10/05/2021, 11:03 AM
Thanks for clarifying the points above. I had similar thoughts to Kay. Another question is: why use this platform over creating a pipeline with AWS Lambda? Alot of the processes there are also standardised, and you get reliable and isolated deployable units? Pardon me if its a noob question. Still early into Data Science
10/05/2021, 1:22 PM
That is a great question. I think AWS Lambda can serve you well if you have relatively few steps that have a well known specification ahead of time. Orchest is more suited for iterative development workflows where you might want to explore many different ideas over the course of a couple of weeks. In that sense it’s more Data Science than Data Engineering.

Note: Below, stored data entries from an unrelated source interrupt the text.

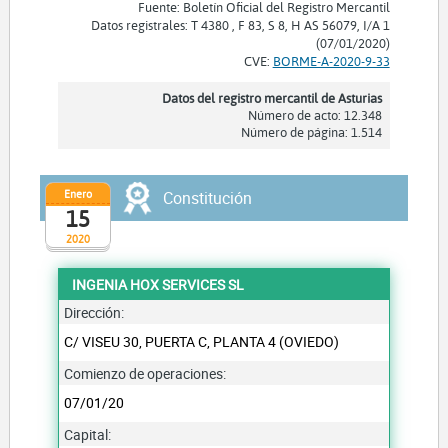
Fuente: Boletín Oficial del Registro Mercantil
Datos registrales: T 4380 , F 83, S 8, H AS 56079, I/A 1
(07/01/2020)
CVE:
BORME-A-2020-9-33
Datos del registro mercantil de Asturias
Número de acto: 12.348
Número de página: 1.514
Enero
Constitución
15
2020
INGENIA HOX SERVICES SL
Dirección:
C/ VISEU 30, PUERTA C, PLANTA 4 (OVIEDO)
Comienzo de operaciones:
07/01/20
Capital:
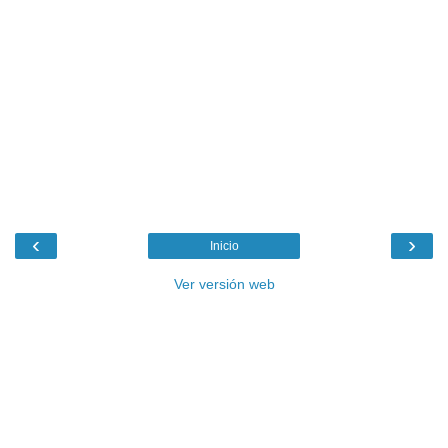
‹
›
Inicio
Ver versión web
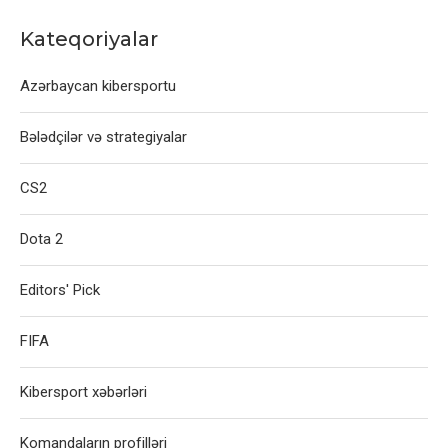
Kateqoriyalar
Azərbaycan kibersportu
Bələdçilər və strategiyalar
CS2
Dota 2
Editors' Pick
FIFA
Kibersport xəbərləri
Komandaların profilləri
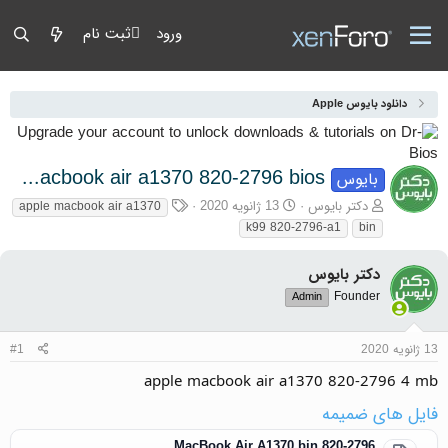
ورود
ثبت نام
دانلود بایوس Apple
apple macbook air a1370 820-2796 bios
بایوس
آغازگر گفتمان
تاریخ شروع
برچسب‌ها
دکتر بایوس
13 ژانویه 2020
apple macbook air a1370
k99 820-2796-a1
bin
دکتر بایوس
Founder
Admin
13 ژانویه 2020
#1
apple macbook air a1370 820-2796 4 mb
فایل های ضمیمه
820-2796 MacBook Air A1370.bin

In addition, the interaction model is pretty different. Orchest has a more “workbench/IDE/GUI” style workflow v.s. a YAML config/CLI driven one.
10/06/2021, 12:07 PM
Thanks for clarifying Rick. Could you please expand on the concept of services a bit more, maybe through an example? A more broad question, how do you ensure people use your tool as opposed to leveraging cloud functions once they gain confidence in what they are doing? I'mt trying to weigh learning two tools (Orchest and Lamdbas) as opposed to just one. Hope that makes sense and you can empathise where I'm coming from?
10/06/2021, 3:41 PM
Totally understand. One perspective on learning cloud functions v.s. learning a cloud agnostic tool is how confident you are on building directly on top of a cloud specific set of abstractions. It's similar to learning generic K8S vs. AWS Fargate. This obviously has strong implications on lock-in. Orchest has the perspective of building OSS that can run anywhere. On-prem, any cloud vendor, or on your own device.
Services can basically be thought of as the ability to run containerized(/Dockerized) applications as part of your pipeline. Whether it's Streamlit, a generic HTTP server, a MongoDB server or TensorBoard. It allows you to take any containerized application and integrate it with your data pipelines directly.
Makes sense! I like the point on the vendor lock in very much. Did you personally find yourself struggle with cloud specific abstractions, and find the friction to hinder iteration? Is that the motivation for starting Orchest?
Lastly, a friend who works at a Robotics startup in SF mentioned that their team do everything with Databricks notebooks and PySpark. Orchest provides subtle additional benefits like services. However, barring this and the ability to create pipelines with a graphical editor, other features you outline above seem to in large part be addressed by DataBricks as well. Am I right in understanding then that the beauty of Orchest stems from the additional concept of services?
To be transparent (since the above can feel quite blunt/an attack on Orchest which this is not), I'm merely trying to ascertain industry solutions and why people have chosen some over others. The stars on Github evidence the success of the platform.
10/07/2021, 12:54 PM
No worries, these are great questions. It helps everyone build a more informed perspective.
I think a key difference between Databricks and Orchest is the focus of Databricks on Spark and the JVM ecosystem.
We generally recommend users to use modern PyData oriented alternatives to Spark such as Dask or Ray for scale out processing.
Another significant difference is that Databricks the platform isn’t open source. So you can’t self host it in the environments you want. It’s only available as a service at various cloud providers.
I think we take a pretty different approach to orchestration with Orchest as well. While Databricks does support jobs and visual representations if those jobs as DAGs, its process to create these jobs with interdependent steps is fundamentally different between the two tools.
We find that our approach is a bit more accessible and amenable to quick iteration. This is particularly helpful during development.
Note, if anyone feels that I’m misrepresenting anything about Databricks please do correct me. I only have a surface level understanding of the intricacies of their solution (which is always evolving too, of course).